La Tête froide

L’enfer blanc

Une jeune femme en situation de précarité fait la rencontre d’un migrant prêt à tout pour rejoindre sa sœur en Angleterre. Avec La Tête froide, le documentariste Stéphane Marchetti tresse les notions d’opportunisme et d’altruisme, et signe un premier long-métrage de fiction où tout sonne juste, à commencer par son admirable interprète, Florence Loiret-Caille.

À l’origine de ce projet, une image mentale persistante : celle d’une femme seule dans la montagne enneigée. Comme si le personnage de Marie avait sauté à pieds joints dans l’imaginaire de cet ancien journaliste-documentariste (lauréat du Prix Albert Londres en 2007 pour son film Rafah, chroniques d’une ville dans la bande de Gaza) au point d’engendrer à elle seule l’écriture de cette première fiction pour le grand écran. Celui qui a filmé la « jungle » de Calais, côtoyé de près des hommes, femmes, adolescents et enfants aux trajectoires douloureuses explore avec cette histoire un recoin du réel peu montré au cinéma jusqu’alors : ce qui se joue aux frontières entre passeurs et migrants aussi bien concrètement que psychologiquement. À juste distance de leurs protagonistes, Marie et le jeune migrant Souleymane, Stéphane Marchetti et sa collaboratrice au scénario Laurette Polmanss ne portent aucun jugement moral sur leurs actes et bâtissent les rouages de la machine infernale dans laquelle ces survivants se retrouvent captifs. Car Marie est de ceux-là : dans son mobil-home, jonglant entre les combines et les petits boulots, elle peine à maintenir la tête hors de l’eau, mais garde son sang-froid, comme l’évoque le titre, face au péril qui se fait de plus en plus menaçant.

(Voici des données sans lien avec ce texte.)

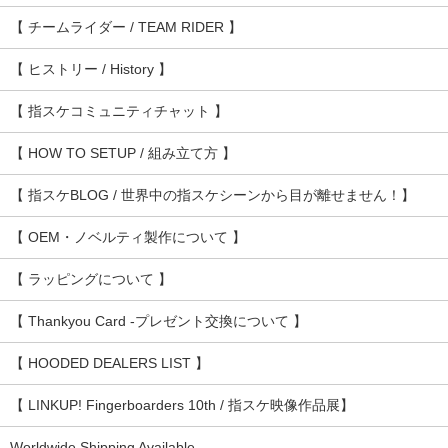
【 チームライダー / TEAM RIDER 】
【 ヒストリー / History 】
【 指スケコミュニティチャット 】
【 HOW TO SETUP / 組み立て方 】
【 指スケBLOG / 世界中の指スケシーンから目が離せません！】
【 OEM・ノベルティ製作について 】
【 ラッピングについて 】
【 Thankyou Card -プレゼント交換について 】
【 HOODED DEALERS LIST 】
【 LINKUP! Fingerboarders 10th / 指スケ映像作品展】
Worldwide Shipping Available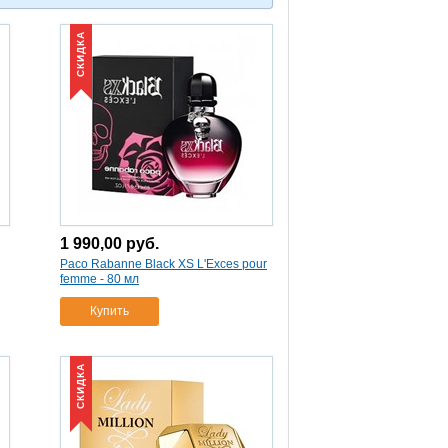
СКИДКА
1 990,00
руб.
Paco Rabanne Black XS L'Exces pour
femme - 80 мл
Купить
СКИДКА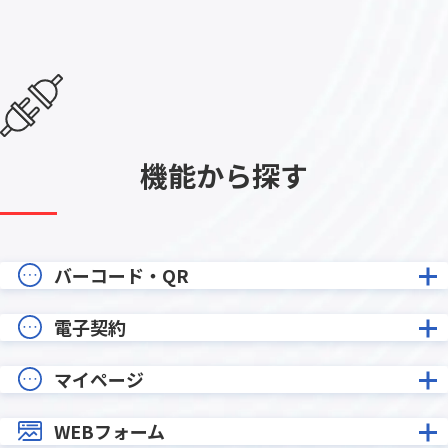
機能から探す
バーコード・QR
電子契約
マイページ
WEBフォーム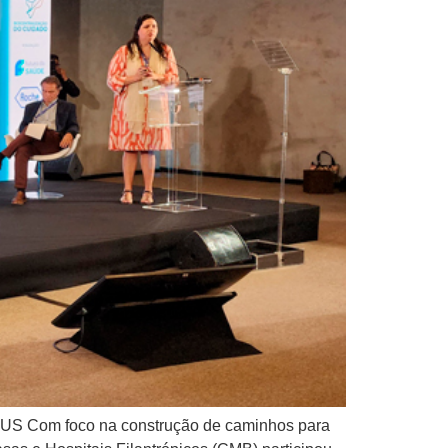
o SUS Com foco na construção de caminhos para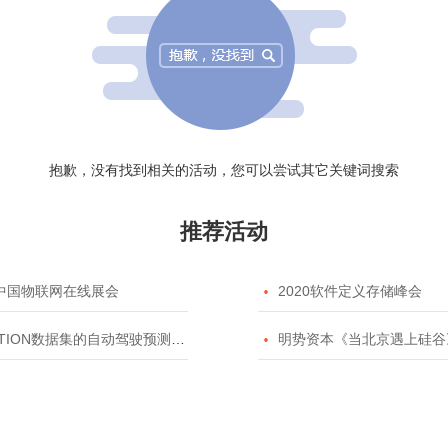
抱歉，没有找到相关的活动，您可以尝试其它关键词搜索
推荐活动
20中国物联网在线展会

2020软件定义存储峰会
TION数据集的自动驾驶预测模型挑战赛

明势资本《当北京遇上硅谷》系列之2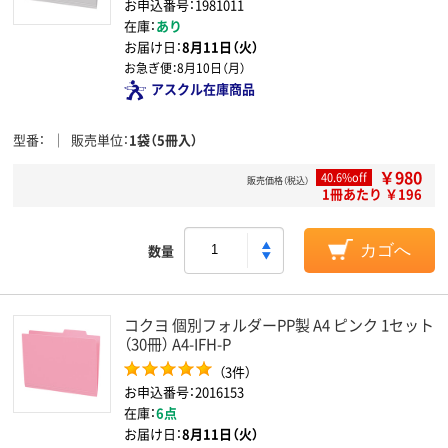
お申込番号：1981011
在庫：
あり
お届け日：
8月11日（火）
お急ぎ便：
8月10日（月）
アスクル在庫商品
型番
販売単位
1袋（5冊入）
￥980
40.6%off
販売価格（税込）
1冊あたり ￥196
数量
カゴへ
コクヨ 個別フォルダーPP製 A4 ピンク 1セット
（30冊） A4-IFH-P
（3件）
お申込番号：2016153
在庫：
6点
お届け日：
8月11日（火）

La Tête froide de Stéphane Marchetti. Copyrights UFO Distribution.

Oscillant entre le gros plan et le plan large, dans ces paysages presque effacés par la neige, le réalisateur parvient à faire naître une tension sourde tout en maintenant un espace de résonance au sein de chaque séquence, qui laisse toute liberté au spectateur d’interroger ce qui se joue sous ses yeux.

Au centre de chacun de ses cadres ou presque, la comédienne Florence Loiret-Caille fait preuve d’une intelligence de jeu remarquable. Celle qui a navigué avec goût de l’univers de Sólveig Anspach (Queen of Montreuil, L’Effet aquatique) à celui de Jérôme Bonnell (Le Chignon d’Olga, La Dame de trèfle) en passant par ceux de Claire Denis (Trouble Every Day, Vendredi soir, L’Intrus, Les Salauds) ou Sarah Leonor (Au voleur), et s’est fait connaître davantage encore grâce au rôle de Marie-Jeanne dans la série Le Bureau des légendes, joue à merveille ici l’état de vigilance, et trouve toujours le délicat équilibre entre repli sur soi et empathie. Face à elle, Saabo Balde (qui fut dirigé par Robert Guédiguian dans Twist à Bamako et Jean-Pascal Zadi dans la série En place) incarne Souleymane dans un mélange d’aplomb et de sensibilité combinés. Dans cet enfer blanc, l’un et l’autre font de ce duo de hasard le pivot d’une réflexion profonde sur la nature des liens entre les êtres confrontés aux situations extrêmes.